A golpe de palabras

A golpe de palabras

MARIEN ARISTY CAPITÁN
Era martes. Hacía, para variar, mucho calor. Entonces llegué a Los Tres Brazos, un barrio popular en el que la gente parecería reproducirse por segundos, y descubrí que mis quejas de estudiante estaban infundadas: yo nunca tuve un motivo real para lamentarme. Aunque rápida, la conclusión llegó a mí cuando me agaché en el suelo del cuarto curso de básica. De cuclillas, apoyada a la pared del aula, sin quererlo compartía la «silla» de más de diez infantes: los fríos y duros mosaicos.

Colocarme allí no fue casual. Un niño, toda sonrisa, me pedía que me colocara junto a él para que nos tomaran una fotografía. Tras el disparo del flash, cuando me levanté de ese espacio que acababa de robarle a otro pequeño –quien tuvo que echarse a un lado para que yo me sentara–, sólo se me ocurrió preguntarme hasta qué punto seremos indolentes con quienes luchan tanto para poder aprender.

La situación de la Escuela Santo Tomás de Aquino, sin embargo, no es tan patética como la del liceo que funciona en el mismo plantel: allí los muchachos reciben clases un día sí y un día no a causa de la falta de butacas. ¿Lo mejor?

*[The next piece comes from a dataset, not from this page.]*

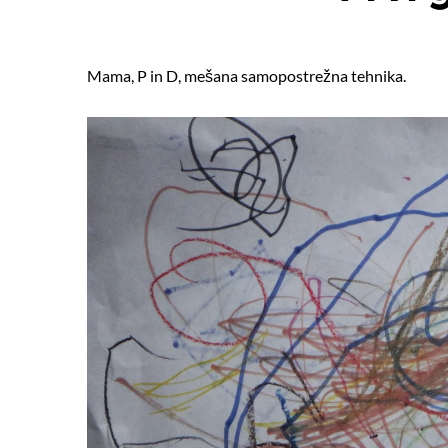
Mama, P in D, mešana samopostrežna tehnika.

Algún día, cuando uno de esos chicos salga del liceo y de la universidad, nosotros lo criticaremos duramente por la escasa formación que tendrá. Pero, ¿nos preguntaremos en ese instante qué hicimos para que pudiera tener una educación de verdad? No.

A estas alturas, tras arribar a los tres años cubriendo la fuente de Educación, todavía me preguntan por qué me afano tanto en escribir reportajes sobre escuelas que están en precaria situación. Muchos, sin conocerme, argumentan que hay alguna motivación política detrás de cada una de las líneas que se publican.

Aunque no me hace falta defenderme, hoy quiero hablar de las razones que me inspiran. Como el primer día que llegué a la redacción, cuando estaba el PRD en el poder, sigo creyendo que la única forma de lograr que el gobierno se sensibilice con los problemas del sistema educativo es mostrándoselos. A nadie, hasta donde sé, puede dolerle aquello que desconoce.

En aquella oportunidad me tildaban de peledeísta. Ahora, supongo, seré perredeísta o reformista. Da igual. Como no tengo más banderas que las del Licey y el Real Madrid, poco importa que cada cuatro años me cambien de bando.

Lo que sí espero, después de aguantar hasta insultos, es que algún día pueda sonreír y decir con orgullo que ganamos la batalla. ¿Cuándo sucederá? Cuando el Estado, sin importar el color que lleve el Presidente en el corazón, comience a invertir en Educación.

Hasta ahora todos han hablado de la importancia de la educación. Ninguno, sin embargo, ha invertido verdaderamente en ella. A pesar de los problemas de capacitación de los maestros –a quienes, a juzgar por la miseria que ganan, tampoco se les puede pedir mucho–, de lo patética de la infraestructura de los centros, de la carencia de butacas, de las inciertas políticas educativas… todavía se pelea cada centavo que se destina a la cartera oficial.

La semana pasada la titular de Educación, Alejandrina Germán, solicitó un presupuesto de más de 36 mil millones. La suma suena alta, altísima. Sin embargo, tomando en cuenta que cerca de la mitad se iría en pagar los salarios, esperamos que el Gobierno y el Congreso no lo rebajen demasiado (lo harán, estoy segura, como de costumbre).

Pensemos, por ejemplo, que para terminar los 529 proyectos de infraestructura que recibieron de la gestión pasada y reparar los existentes, Educación necesita al menos dos mil quinientos millones de pesos. Para sentar a los niños que reciben clases en el suelo, casi 400 millones.

Éstas son sólo dos de las necesidades de Educación. Hay, por supuesto, muchas más. En su nombre escribo. Es que, a diferencia de muchos, mañana no quiero sentirme culpable. Por ello, a falta de recursos para apadrinar un centro o para donarle butacas, sólo me resta contribuir a golpe de palabras. Con ellas, como arma y sostén, espero que se logre algo.